Years back, prior to well sealed BB's, some used Boat Trailer Wheel bearing grease in BB's. Worked fairly well for hard wet use. Not the best bet if you're trying for world TT records mind you. 

Cheers,
NM


----------



## LC (Jan 28, 2004)

Have not done it since about 1996. Most modern BB's are sealed so when they wear out you throw them away.


----------



## JCavilia (Sep 12, 2005)

IIRC, you bought an older, used bike. If you've never checked the bb, it might be worth doing. What you do if there's a problem depends on the type. I'd slip the chain off the ring and turn the cranks gently by hand. If they spin freely and quietly, and it's a sealed unit, ride on and don't worry about it. If they're binding, crunchy, etc., consider replacing the unit. 

If it's a loose-ball type, it's relatively easy to take it apart and overhaul with fresh grease, and given the age of the bike there's a good chance the grease is contaminated to some extent.


----------



## crossracer (Jun 21, 2004)

If the bike hasnt been riden for awhile, then i second the overhaul cause the old grease is dried and uselless. 
Aside from that, enjoy riding your steel frame. Mine gets overhauled each year, but mine has a star shaped cut out in the area of the BB that allows dirt and stuff to work its way in. Even with a sealed unit its good to do to keep the threads fresh and free of continamants

Bill


----------



## Agent319 (Jul 12, 2012)

Nattymo said:


> Years back, prior to well sealed BB's, some used Boat Trailer Wheel bearing grease in BB's. Worked fairly well for hard wet use. Not the best bet if you're trying for world TT records mind you.
> 
> Cheers,
> NM


I'd think any bearing grease would would and I happened to have some Vehicle bearing grease laying around. School me.


----------



## Ventruck (Mar 9, 2009)

When I hear something, which ironically was yesterday. Pop the seals and flush as best as possible. Short of luck, though, as crap somehow got into one of the sealed bearings and I can't get it out.

Does anyone make loose ball external BB's? I swear those could be godly.


----------



## Agent319 (Jul 12, 2012)

As I stated in my op above I have a screw on tapered BB and an aluminum frame. My problem is that I know aluminum threads and because they are so soft that they "shed" (my made up word) shavings of threads when you screw and unscrew them. So I'm just hesitant to do maintenance on my BB until absolutely necessary. So I'll take the chain off and see how the spindle feels and if it feels good I'll call it good.


----------



## velodog (Sep 26, 2007)

Agent319 said:


> As I stated in my op above I have a screw on tapered BB and an aluminum frame. My problem is that I know aluminum threads and because they are so soft that they "shed" (my made up word) shavings of threads when you screw and unscrew them. So I'm just hesitant to do maintenance on my BB until absolutely necessary. So I'll take the chain off and see how the spindle feels and if it feels good I'll call it good.

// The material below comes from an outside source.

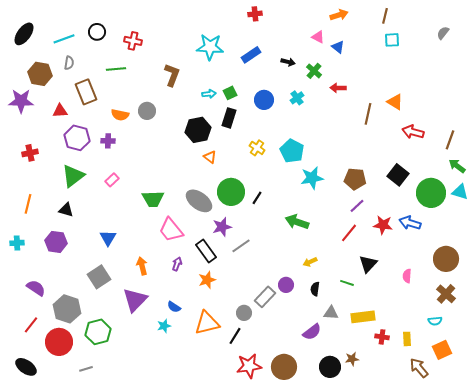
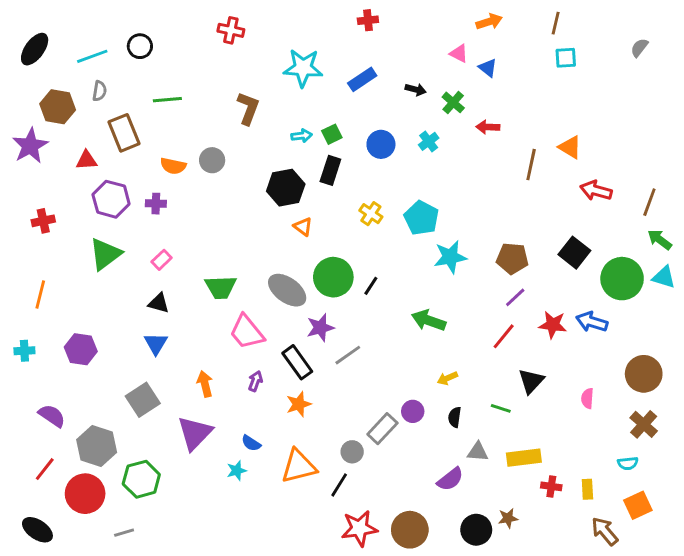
red cross: (133, 41) -> (231, 30), moved
purple star: (21, 101) -> (30, 146), turned -30
black triangle: (66, 210) -> (159, 303), moved

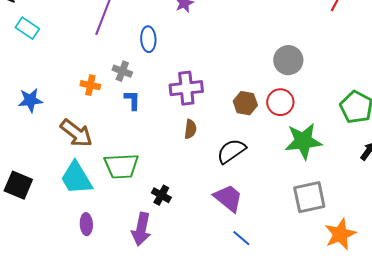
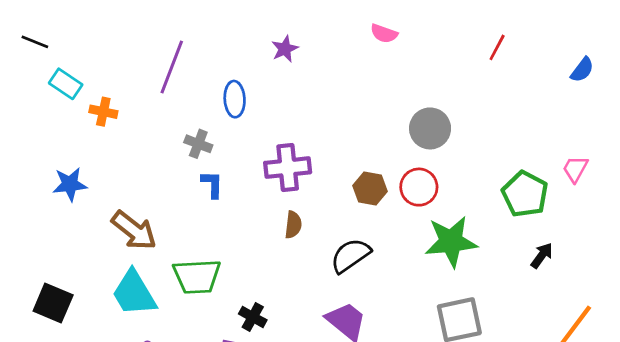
orange cross: (90, 85) -> (103, 112), moved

If you're saying that you have a square taper BB I would repack the bearings every season. If the bearings are sealed they won't need all that maintenence, but it would be worth your while to open the BB up and see what you've got in there.


----------



## crossracer (Jun 21, 2004)

You dont need to worry about the aluminun that much, its strong enough to take repeated installings and removals. What kinda bike is it?

BIll


----------



## Kerry Irons (Feb 25, 2002)

Agent319 said:


> As I stated in my op above I have a screw on tapered BB and an aluminum frame. My problem is that I know aluminum threads and because they are so soft that they "shed" (my made up word) shavings of threads when you screw and unscrew them. So I'm just hesitant to do maintenance on my BB until absolutely necessary. So I'll take the chain off and see how the spindle feels and if it feels good I'll call it good.

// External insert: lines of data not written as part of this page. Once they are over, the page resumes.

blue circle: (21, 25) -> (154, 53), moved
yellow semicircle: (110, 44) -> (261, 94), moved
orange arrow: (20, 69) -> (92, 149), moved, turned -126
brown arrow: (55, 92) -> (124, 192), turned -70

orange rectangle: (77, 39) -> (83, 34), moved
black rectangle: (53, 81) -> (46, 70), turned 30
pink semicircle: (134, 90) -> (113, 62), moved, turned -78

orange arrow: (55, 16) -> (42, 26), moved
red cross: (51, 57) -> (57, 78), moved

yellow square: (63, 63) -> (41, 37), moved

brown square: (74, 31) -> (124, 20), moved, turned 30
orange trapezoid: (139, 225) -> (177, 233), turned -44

So far you haven't told us what we need to know in order to offer advice. Square taper BB axles does not imply sealed bearings or loose bearings. If you have a sealed bearing unit then you need to pull the BB and clean/grease the threads on the BB cups but there is often nothing to be done about the bearings. Seized BB cup threads are a VERY bad thing and they need to be regularly cleaned and regreased. Some people pick the seals out and push fresh grease into the cartridges but I have 85,000 miles on my Campy Chorus cartridge BB and the bearings are just fine. If you have a loose ball BB then you should clean and repack annually unless you are not riding much.


----------



## Special Eyes (Feb 2, 2011)

I use high quality sealed bearings for all applications when possible. The Phil Wood BB I installed in my Ritchey Commando in 1986 has never needed servicing. That's 27 years. Same with the Specialized sealed bearing hubs. Same with the Chris King headset (but they NEVER wear out). In my modern bikes, the SRAM GPX bearings seem to be problem free but they're too new to know of the long term service.


----------



## Agent319 (Jul 12, 2012)

I have a 1993? (haven't checked serial # to know for sure) but decals on bike before repaint said 2.8 R700 Cannondale. It has loose bearings.


----------



## velodog (Sep 26, 2007)

Agent319 said:


> I have a 1993? (haven't checked serial # to know for sure) but decals on bike before repaint said 2.8 R700 Cannondale. It has loose bearings.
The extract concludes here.